QFS-Composer: Query-focused summarization pipeline for less resourced languages
Vuk {\DJ}uranovi\'c, Marko Robnik \v{S}ikonja

TL;DR
This paper introduces QFS-Composer, a novel query-focused summarization framework tailored for less-resourced languages, combining query decomposition, question generation, question answering, and abstractive summarization to enhance summary relevance.
Contribution
The work presents a new QFS pipeline for low-resource languages, including Slovenian-specific models and evaluation methods, demonstrating improved summary quality over baseline LLMs.
Findings
QA-guided summarization improves consistency and relevance.
Developed Slovenian QA and QG models based on Slovene LLM.
Established an extensible methodology for QFS in less-resourced languages.
Abstract
Large language models (LLMs) demonstrate strong performance in text summarization, yet their effectiveness drops significantly across languages with restricted training resources.

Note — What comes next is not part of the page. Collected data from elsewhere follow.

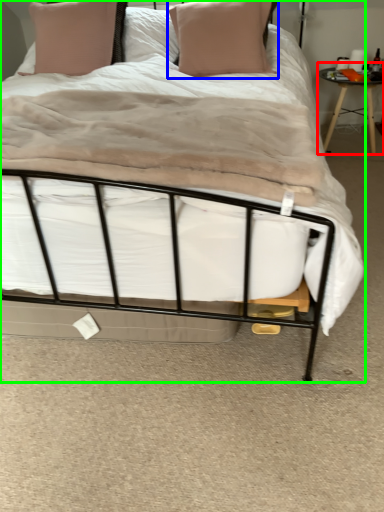 Question: Based on their relative distances, which object is farther from table (highlighted by a red box)? Choose from pillow (highlighted by a blue box) and bed (highlighted by a green box).

Choices:
 (A) pillow
 (B) bed

Answer: (B) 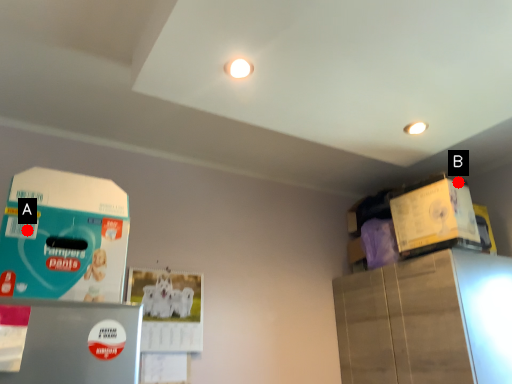 Question: Two points are circled on the image, labeled by A and B beside each circle. Which point is further to the camera?

Choices:
 (A) A is further
 (B) B is further

Answer: (B) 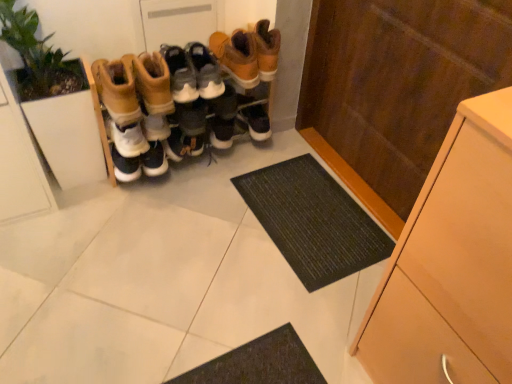 Question: Is green leafy plant at left located within leather boots at center, the 1th footwear in the left-to-right sequence?

Choices:
 (A) no
 (B) yes

Answer: (A)

Question: Is leather boots at center, the 3th footwear viewed from the right, completely or partially outside of green leafy plant at left?

Choices:
 (A) no
 (B) yes

Answer: (B)

Question: Considering the relative sizes of leather boots at center, the 3th footwear viewed from the right, and green leafy plant at left in the image provided, is leather boots at center, the 3th footwear viewed from the right, shorter than green leafy plant at left?

Choices:
 (A) yes
 (B) no

Answer: (A)

Question: Is leather boots at center, the 1th footwear in the left-to-right sequence, oriented away from green leafy plant at left?

Choices:
 (A) no
 (B) yes

Answer: (A)

Question: Considering the positions of green leafy plant at left and leather boots at center, the 3th footwear viewed from the right, in the image, is green leafy plant at left bigger or smaller than leather boots at center, the 3th footwear viewed from the right,?

Choices:
 (A) small
 (B) big

Answer: (B)

Question: In terms of width, does green leafy plant at left look wider or thinner when compared to leather boots at center, the 1th footwear in the left-to-right sequence?

Choices:
 (A) wide
 (B) thin

Answer: (B)

Question: Is green leafy plant at left in front of or behind leather boots at center, the 3th footwear viewed from the right, in the image?

Choices:
 (A) front
 (B) behind

Answer: (A)

Question: Is green leafy plant at left inside or outside of leather boots at center, the 1th footwear in the left-to-right sequence?

Choices:
 (A) outside
 (B) inside

Answer: (A)

Question: From the image's perspective, relative to light wood cabinet at right, is brown suede boots at center, the 1th footwear viewed from the right, above or below?

Choices:
 (A) above
 (B) below

Answer: (A)

Question: Is brown suede boots at center, the 1th footwear viewed from the right, bigger or smaller than light wood cabinet at right?

Choices:
 (A) small
 (B) big

Answer: (A)

Question: Visually, is brown suede boots at center, which appears as the 3th footwear when viewed from the left, positioned to the left or to the right of light wood cabinet at right?

Choices:
 (A) right
 (B) left

Answer: (B)

Question: From a real-world perspective, relative to light wood cabinet at right, is brown suede boots at center, which appears as the 3th footwear when viewed from the left, vertically above or below?

Choices:
 (A) above
 (B) below

Answer: (A)

Question: Is brown suede boots at center, which appears as the 3th footwear when viewed from the left, inside the boundaries of black rubber doormat at center, or outside?

Choices:
 (A) outside
 (B) inside

Answer: (A)

Question: Is point (245, 39) closer or farther from the camera than point (253, 190)?

Choices:
 (A) closer
 (B) farther

Answer: (A)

This work addresses the challenge of query-focused summarization (QFS) in less-resourced languages, where labeled datasets and evaluation tools are limited. We present a novel QFS framework, QFS-Composer, that integrates query decomposition, question generation (QG), question answering (QA), and abstractive summarization to improve the factual alignment of a summary with user intent. We test our approach on the Slovenian language. To enable high-quality supervision and evaluation, we develop the Slovenian QA and QG models based on a Slovene LLM and adapt evaluation approaches for reference-free summary evaluation. Empirical evaluation shows that the QA-guided summarization pipeline yields improved consistency…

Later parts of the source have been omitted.